Below is a block of records; return all of them exactly, but without the images.
###
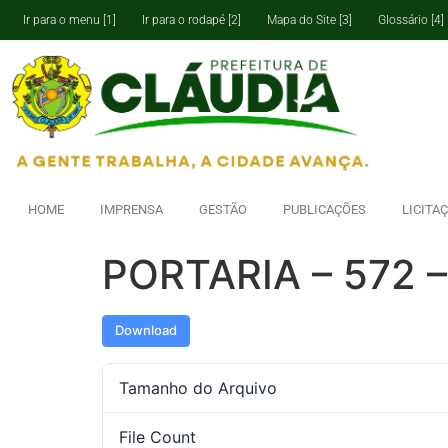
Ir para o menu [1]
Ir para o rodapé [2]
Mapa do Site [3]
Glossário [4]
HOME
IMPRENSA
GESTÃO
PUBLICAÇÕES
LICITA
PORTARIA – 572 
Download
Tamanho do Arquivo
File Count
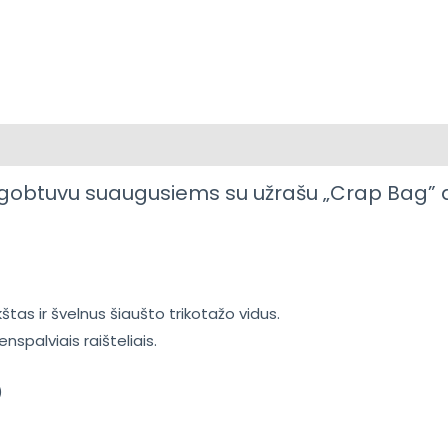
epimai (0)
u gobtuvu suaugusiems su užrašu „Crap Bag”
tas ir švelnus šiaušto trikotažo vidus.
spalviais raišteliais.
)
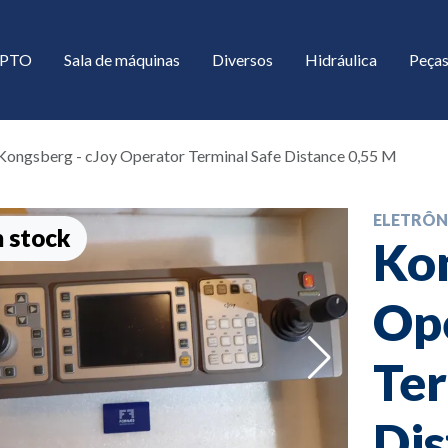
/ PTO
Sala de máquinas
Diversos
Hidráulica
Peças
Kongsberg - cJoy Operator Terminal Safe Distance 0,55 M
ELETRÔN
 stock
Kon
Op
down
Ter
down
Dis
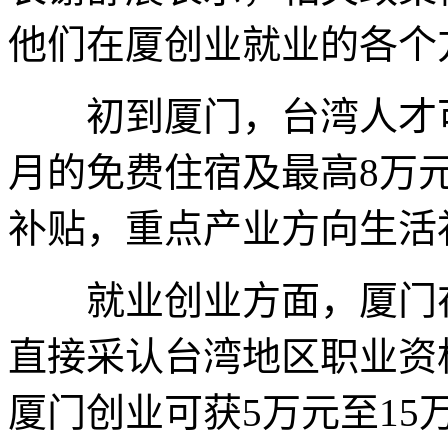
他们在厦创业就业的各个
初到厦门，台湾人才可
月的免费住宿及最高8万元
补贴，重点产业方向生活
就业创业方面，厦门在2
直接采认台湾地区职业资
厦门创业可获5万元至1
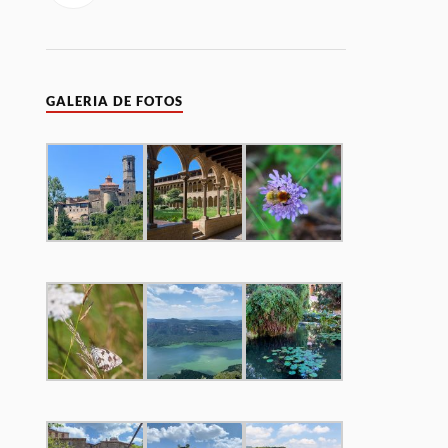
GALERIA DE FOTOS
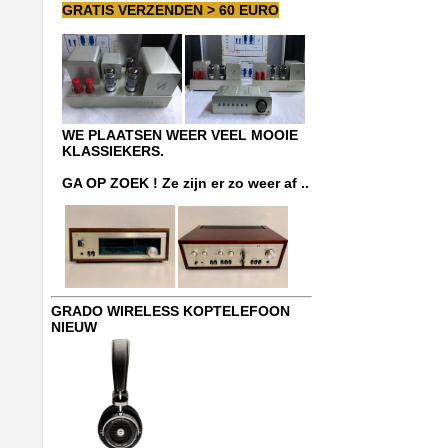
GRATIS VERZENDEN > 60 EURO
WE PLAATSEN WEER VEEL MOOIE
KLASSIEKERS.
GA OP ZOEK ! Ze zijn er zo weer af ..
GRADO WIRELESS KOPTELEFOON
NIEUW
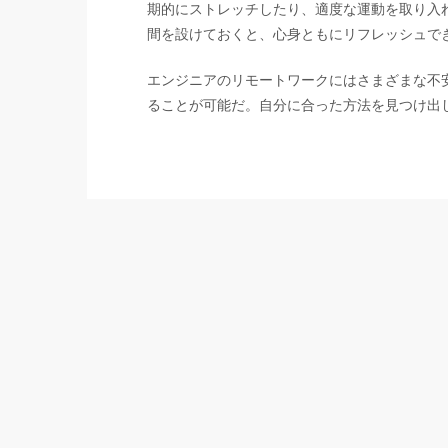
期的にストレッチしたり、適度な運動を取り入
間を設けておくと、心身ともにリフレッシュで
エンジニアのリモートワークにはさまざまな不
ることが可能だ。自分に合った方法を見つけ出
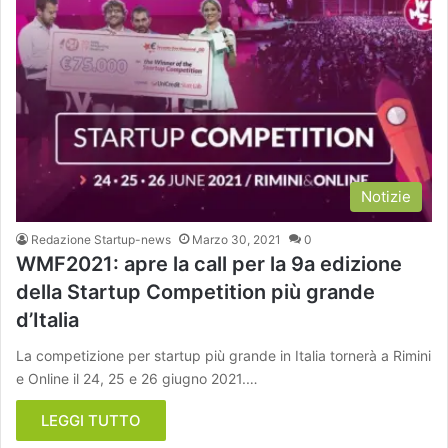
Notizie
Redazione Startup-news
Marzo 30, 2021
0
WMF2021: apre la call per la 9a edizione
della Startup Competition più grande
d’Italia
La competizione per startup più grande in Italia tornerà a Rimini
e Online il 24, 25 e 26 giugno 2021.…
LEGGI TUTTO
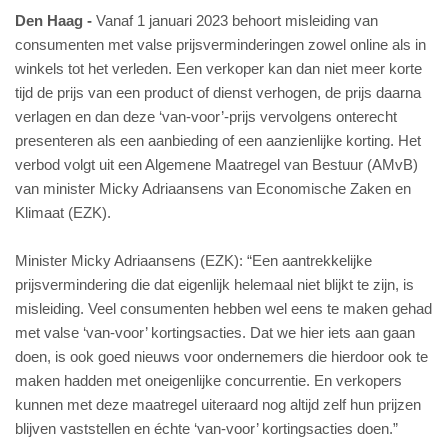
Den Haag
Vanaf 1 januari 2023 behoort misleiding van
consumenten met valse prijsverminderingen zowel online als in
winkels tot het verleden. Een verkoper kan dan niet meer korte
tijd de prijs van een product of dienst verhogen, de prijs daarna
verlagen en dan deze ‘van-voor’-prijs vervolgens onterecht
presenteren als een aanbieding of een aanzienlijke korting. Het
verbod volgt uit een Algemene Maatregel van Bestuur (AMvB)
van minister Micky Adriaansens van Economische Zaken en
Klimaat (EZK).
Minister Micky Adriaansens (EZK): “Een aantrekkelijke
prijsvermindering die dat eigenlijk helemaal niet blijkt te zijn, is
misleiding. Veel consumenten hebben wel eens te maken gehad
met valse ‘van-voor’ kortingsacties. Dat we hier iets aan gaan
doen, is ook goed nieuws voor ondernemers die hierdoor ook te
maken hadden met oneigenlijke concurrentie. En verkopers
kunnen met deze maatregel uiteraard nog altijd zelf hun prijzen
blijven vaststellen en échte ‘van-voor’ kortingsacties doen.”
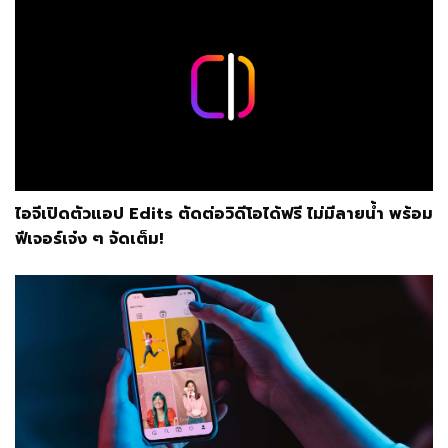
ไอจีเปิดตัวแอป Edits ตัดต่อวิดีโอได้ฟรี ไม่มีลายน้ำ พร้อม
ฟีเจอร์เจ๋ง ๆ จัดเต็ม!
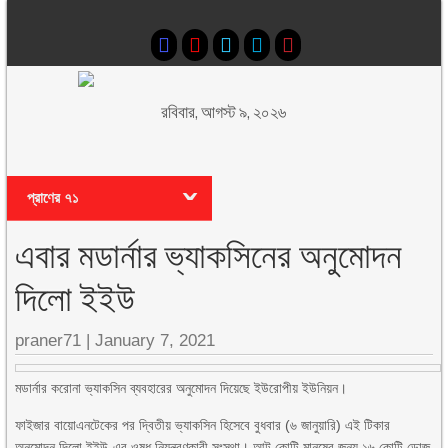
রবিবার, আগস্ট ৯, ২০২৬
প্রাণের ৭১
এবার মডার্নার ভ্যাকসিনের অনুমোদন
দিলো ইইউ
praner71
|
January 7, 2021
মডার্নার করোনা ভ্যাকসিন ব্যবহারের অনুমোদন দিয়েছে ইউরোপীয় ইউনিয়ন।
ফাইজার বায়োএনটেকের পর দ্বিতীয় ভ্যাকসিন হিসেবে বুধবার (৬ জানুয়ারি) এই টিকার
অনুমোদন দিলো ইইউ-এর ওষুধ নিয়ন্ত্রণকারী সংস্থা। আট কোটি মানুষের জন্য ১৬ কোটি ডোজ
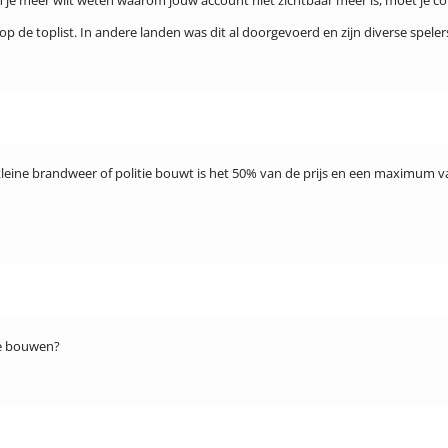
en je meer wilt weten waarom jouw account niet zichtbaar meer is, moet je
de toplist. In andere landen was dit al doorgevoerd en zijn diverse spelers 
n kleine brandweer of politie bouwt is het 50% van de prijs en een maximum v
te bouwen?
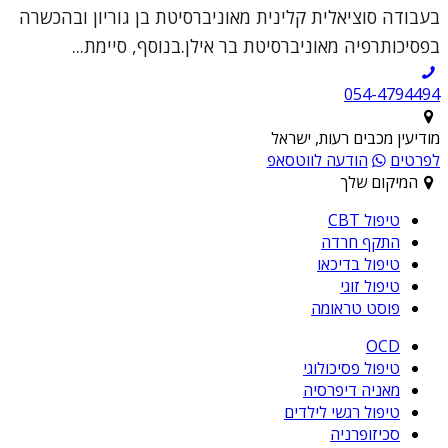
בעבודה סוציאלית קלינית מאוניברסיטת בן גוריון ובהכשרה
בפסיכותרפיה מאוניברסיטת בר אילן.בנוסף, סיימת...
054-4794494
מודיעין מכבים רעות, ישראל
לפרטים
הודעה לווטסאפ
המיקום שלך
טיפול CBT
התקף חרדה
טיפול בדיכאו
טיפול זוגי
פוסט טראומה
OCD
טיפול פסיכולוגי
מאניה דיפרסיה
טיפול רגשי לילדים
סכיזופרניה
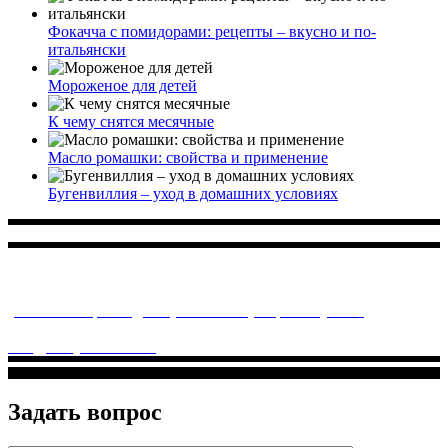
Фокачча с помидорами: рецепты – вкусно и по-
итальянски
Мороженое для детей
К чему снятся месячные
Масло ромашки: свойства и применение
Бугенвиллия – уход в домашних условиях
Многопрофильное медицинское учреждение, которое
заботится о детском здоровье и оказывает медицинские
услуги высочайшего качества.
ул. Святоозерская д. 15 (м. Выхино) мкр. Кожухово
(м. ул
Дмитриевского, м. Лухмановская)
info@solnyshkomed.ru
Задать вопрос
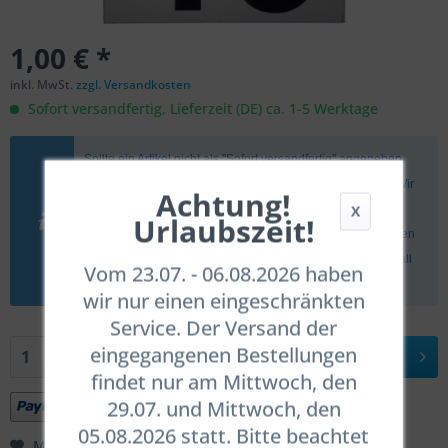
1,00 € *
inkl. MwSt.
zzgl. Versandkosten
Sofort versandfertig, Lieferzeit (DE) ca. 1-5 Werktage
Sollte ein Artikel nicht als "Sofort versandfertig" angegeben
sein, gelten in aller Regel die angegebenen Lieferzeiten. Wir
Achtung!
X
müssen aber darauf hinweisen, daß es aufgrund der
Urlaubszeit!
angespannten Liefersituation in Ausnahmefällen zu längeren
Wartezeiten kommen kann. Wir informieren Euch in dem Fall
Vom 23.07. - 06.08.2026 haben
umgehend.
wir nur einen eingeschränkten
Service. Der Versand der
eingegangenen Bestellungen
In den
Warenkorb
findet nur am Mittwoch, den
29.07. und Mittwoch, den
05.08.2026 statt. Bitte beachtet
Merken
Bewerten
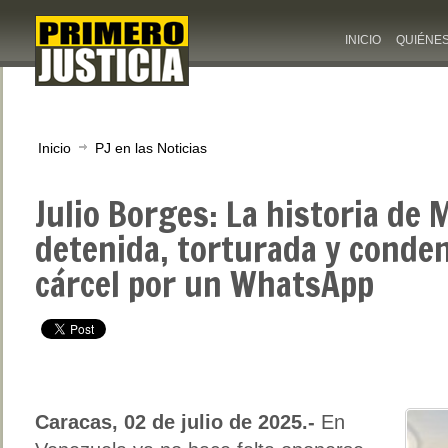
INICIO
QUIÉNE
Inicio
PJ en las Noticias
Julio Borges: La historia de 
detenida, torturada y conde
cárcel por un WhatsApp
Caracas, 02 de julio de 2025.-
En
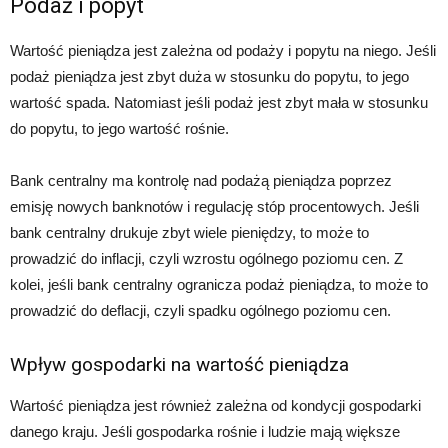
Podaż i popyt
Wartość pieniądza jest zależna od podaży i popytu na niego. Jeśli
podaż pieniądza jest zbyt duża w stosunku do popytu, to jego
wartość spada. Natomiast jeśli podaż jest zbyt mała w stosunku
do popytu, to jego wartość rośnie.
Bank centralny ma kontrolę nad podażą pieniądza poprzez
emisję nowych banknotów i regulację stóp procentowych. Jeśli
bank centralny drukuje zbyt wiele pieniędzy, to może to
prowadzić do inflacji, czyli wzrostu ogólnego poziomu cen. Z
kolei, jeśli bank centralny ogranicza podaż pieniądza, to może to
prowadzić do deflacji, czyli spadku ogólnego poziomu cen.
Wpływ gospodarki na wartość pieniądza
Wartość pieniądza jest również zależna od kondycji gospodarki
danego kraju. Jeśli gospodarka rośnie i ludzie mają większe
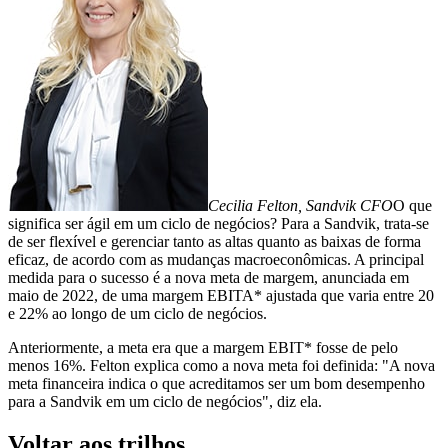
Cecilia Felton, Sandvik CFO
O que
significa ser ágil em um ciclo de negócios? Para a Sandvik, trata-se
de ser flexível e gerenciar tanto as altas quanto as baixas de forma
eficaz, de acordo com as mudanças macroeconômicas. A principal
medida para o sucesso é a nova meta de margem, anunciada em
maio de 2022, de uma margem EBITA* ajustada que varia entre 20
e 22% ao longo de um ciclo de negócios.
Anteriormente, a meta era que a margem EBIT* fosse de pelo
menos 16%. Felton explica como a nova meta foi definida: "A nova
meta financeira indica o que acreditamos ser um bom desempenho
para a Sandvik em um ciclo de negócios", diz ela.
Voltar aos trilhos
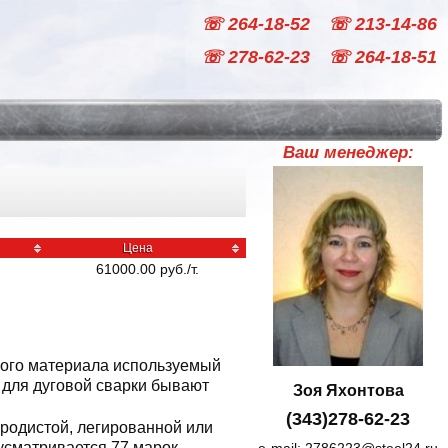
☏ 264-18-52
☏ 213-14-86
☏ 278-62-23
☏ 264-18-51
Ваш менеджер:
Цена
61000.00
руб
./
т.
ного материала используемый
 для дуговой сварки бывают
Зоя Яхонтова
(343)278-62-23
еродистой, легированной или
усматривается 77 марок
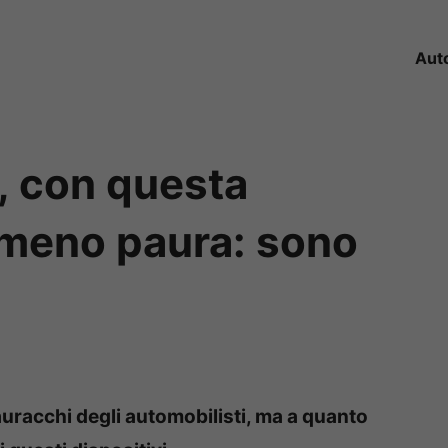
Aut
, con questa
meno paura: sono
i
pauracchi degli automobilisti, ma a quanto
###
**RESULT OF THE EXERCISE**
Ir para o menu [1]
Ir para o rodapé [2]
Mapa do Site [3]
Glossário [4]
HOME
IMPRENSA
GESTÃO
PUBLICAÇÕES
LICITA
PORTARIA – 572 
Download
Tamanho do Arquivo
File Count
epimai (0)
u gobtuvu suaugusiems su užrašu „Crap Bag”
tas ir švelnus šiaušto trikotažo vidus.
spalviais raišteliais.
)
/ PTO
Sala de máquinas
Diversos
Hidráulica
Peças
Kongsberg - cJoy Operator Terminal Safe Distance 0,55 M
ELETRÔN
 stock
Kon
Op
down
Ter
down
Dis
他们在厦创业就业的各个
初到厦门，台湾人才可
月的免费住宿及最高8万元
补贴，重点产业方向生活
就业创业方面，厦门在2
直接采认台湾地区职业资
厦门创业可获5万元至1
GALERIA DE FOTOS
GRATIS VERZENDEN > 60 EURO
WE PLAATSEN WEER VEEL MOOIE
KLASSIEKERS.
GA OP ZOEK ! Ze zijn er zo weer af ..
GRADO WIRELESS KOPTELEFOON
NIEUW
期的にストレッチしたり、適度な運動を取り入
間を設けておくと、心身ともにリフレッシュで
エンジニアのリモートワークにはさまざまな不
ることが可能だ。自分に合った方法を見つけ出
Notizie
Redazione Startup-news
Marzo 30, 2021
0
WMF2021: apre la call per la 9a edizione
della Startup Competition più grande
d’Italia
La competizione per startup più grande in Italia tornerà a Rimini
e Online il 24, 25 e 26 giugno 2021.…
LEGGI TUTTO
Den Haag
Vanaf 1 januari 2023 behoort misleiding van
consumenten met valse prijsverminderingen zowel online als in
winkels tot het verleden. Een verkoper kan dan niet meer korte
tijd de prijs van een product of dienst verhogen, de prijs daarna
verlagen en dan deze ‘van-voor’-prijs vervolgens onterecht
presenteren als een aanbieding of een aanzienlijke korting. Het
verbod volgt uit een Algemene Maatregel van Bestuur (AMvB)
van minister Micky Adriaansens van Economische Zaken en
Klimaat (EZK).
Minister Micky Adriaansens (EZK): “Een aantrekkelijke
prijsvermindering die dat eigenlijk helemaal niet blijkt te zijn, is
misleiding. Veel consumenten hebben wel eens te maken gehad
met valse ‘van-voor’ kortingsacties. Dat we hier iets aan gaan
doen, is ook goed nieuws voor ondernemers die hierdoor ook te
maken hadden met oneigenlijke concurrentie. En verkopers
kunnen met deze maatregel uiteraard nog altijd zelf hun prijzen
blijven vaststellen en échte ‘van-voor’ kortingsacties doen.”
ไอจีเปิดตัวแอป Edits ตัดต่อวิดีโอได้ฟรี ไม่มีลายน้ำ พร้อม
ฟีเจอร์เจ๋ง ๆ จัดเต็ม!
রবিবার, আগস্ট ৯, ২০২৬
প্রাণের ৭১
এবার মডার্নার ভ্যাকসিনের অনুমোদন
দিলো ইইউ
praner71
|
January 7, 2021
মডার্নার করোনা ভ্যাকসিন ব্যবহারের অনুমোদন দিয়েছে ইউরোপীয় ইউনিয়ন।
ফাইজার বায়োএনটেকের পর দ্বিতীয় ভ্যাকসিন হিসেবে বুধবার (৬ জানুয়ারি) এই টিকার
অনুমোদন দিলো ইইউ-এর ওষুধ নিয়ন্ত্রণকারী সংস্থা। আট কোটি মানুষের জন্য ১৬ কোটি ডোজ
en je meer wilt weten waarom jouw account niet zichtbaar meer is, moet je
de toplist. In andere landen was dit al doorgevoerd en zijn diverse spelers 
n kleine brandweer of politie bouwt is het 50% van de prijs en een maximum v
te bouwen?
בעבודה סוציאלית קלינית מאוניברסיטת בן גוריון ובהכשרה
בפסיכותרפיה מאוניברסיטת בר אילן.בנוסף, סיימת...
054-4794494
מודיעין מכבים רעות, ישראל
לפרטים
הודעה לווטסאפ
המיקום שלך
טיפול CBT
התקף חרדה
טיפול בדיכאו
טיפול זוגי
פוסט טראומה
OCD
טיפול פסיכולוגי
מאניה דיפרסיה
טיפול רגשי לילדים
סכיזופרניה
Фокачча с помидорами: рецепты – вкусно и по-
итальянски
Мороженое для детей
К чему снятся месячные
Масло ромашки: свойства и применение
Бугенвиллия – уход в домашних условиях
Многопрофильное медицинское учреждение, которое
заботится о детском здоровье и оказывает медицинские
услуги высочайшего качества.
ул. Святоозерская д. 15 (м. Выхино) мкр. Кожухово
(м. ул
Дмитриевского, м. Лухмановская)
info@solnyshkomed.ru
Задать вопрос
1,00 € *
inkl. MwSt.
zzgl. Versandkosten
Sofort versandfertig, Lieferzeit (DE) ca. 1-5 Werktage
Sollte ein Artikel nicht als "Sofort versandfertig" angegeben
sein, gelten in aller Regel die angegebenen Lieferzeiten. Wir
Achtung!
X
müssen aber darauf hinweisen, daß es aufgrund der
Urlaubszeit!
angespannten Liefersituation in Ausnahmefällen zu längeren
Wartezeiten kommen kann. Wir informieren Euch in dem Fall
Vom 23.07. - 06.08.2026 haben
umgehend.
wir nur einen eingeschränkten
Service. Der Versand der
eingegangenen Bestellungen
In den
Warenkorb
findet nur am Mittwoch, den
29.07. und Mittwoch, den
05.08.2026 statt. Bitte beachtet
Merken
Bewerten
INICIO
QUIÉNE
Inicio
PJ en las Noticias
Julio Borges: La historia de 
detenida, torturada y conde
cárcel por un WhatsApp
Caracas, 02 de julio de 2025.-
En
Podaż i popyt
Wartość pieniądza jest zależna od podaży i popytu na niego. Jeśli
podaż pieniądza jest zbyt duża w stosunku do popytu, to jego
wartość spada. Natomiast jeśli podaż jest zbyt mała w stosunku
do popytu, to jego wartość rośnie.
Bank centralny ma kontrolę nad podażą pieniądza poprzez
emisję nowych banknotów i regulację stóp procentowych. Jeśli
bank centralny drukuje zbyt wiele pieniędzy, to może to
prowadzić do inflacji, czyli wzrostu ogólnego poziomu cen. Z
kolei, jeśli bank centralny ogranicza podaż pieniądza, to może to
prowadzić do deflacji, czyli spadku ogólnego poziomu cen.
Wpływ gospodarki na wartość pieniądza
Wartość pieniądza jest również zależna od kondycji gospodarki
danego kraju. Jeśli gospodarka rośnie i ludzie mają większe
Cecilia Felton, Sandvik CFO
O que
significa ser ágil em um ciclo de negócios? Para a Sandvik, trata-se
de ser flexível e gerenciar tanto as altas quanto as baixas de forma
eficaz, de acordo com as mudanças macroeconômicas. A principal
medida para o sucesso é a nova meta de margem, anunciada em
maio de 2022, de uma margem EBITA* ajustada que varia entre 20
e 22% ao longo de um ciclo de negócios.
Anteriormente, a meta era que a margem EBIT* fosse de pelo
menos 16%. Felton explica como a nova meta foi definida: "A nova
meta financeira indica o que acreditamos ser um bom desempenho
para a Sandvik em um ciclo de negócios", diz ela.
Voltar aos trilhos
☏ 264-18-52
☏ 213-14-86
☏ 278-62-23
☏ 264-18-51
Ваш менеджер:
Цена
61000.00
руб
./
т.
ного материала используемый
 для дуговой сварки бывают
Зоя Яхонтова
(343)278-62-23
еродистой, легированной или
усматривается 77 марок
Aut
, con questa
meno paura: sono
i
pauracchi degli automobilisti, ma a quanto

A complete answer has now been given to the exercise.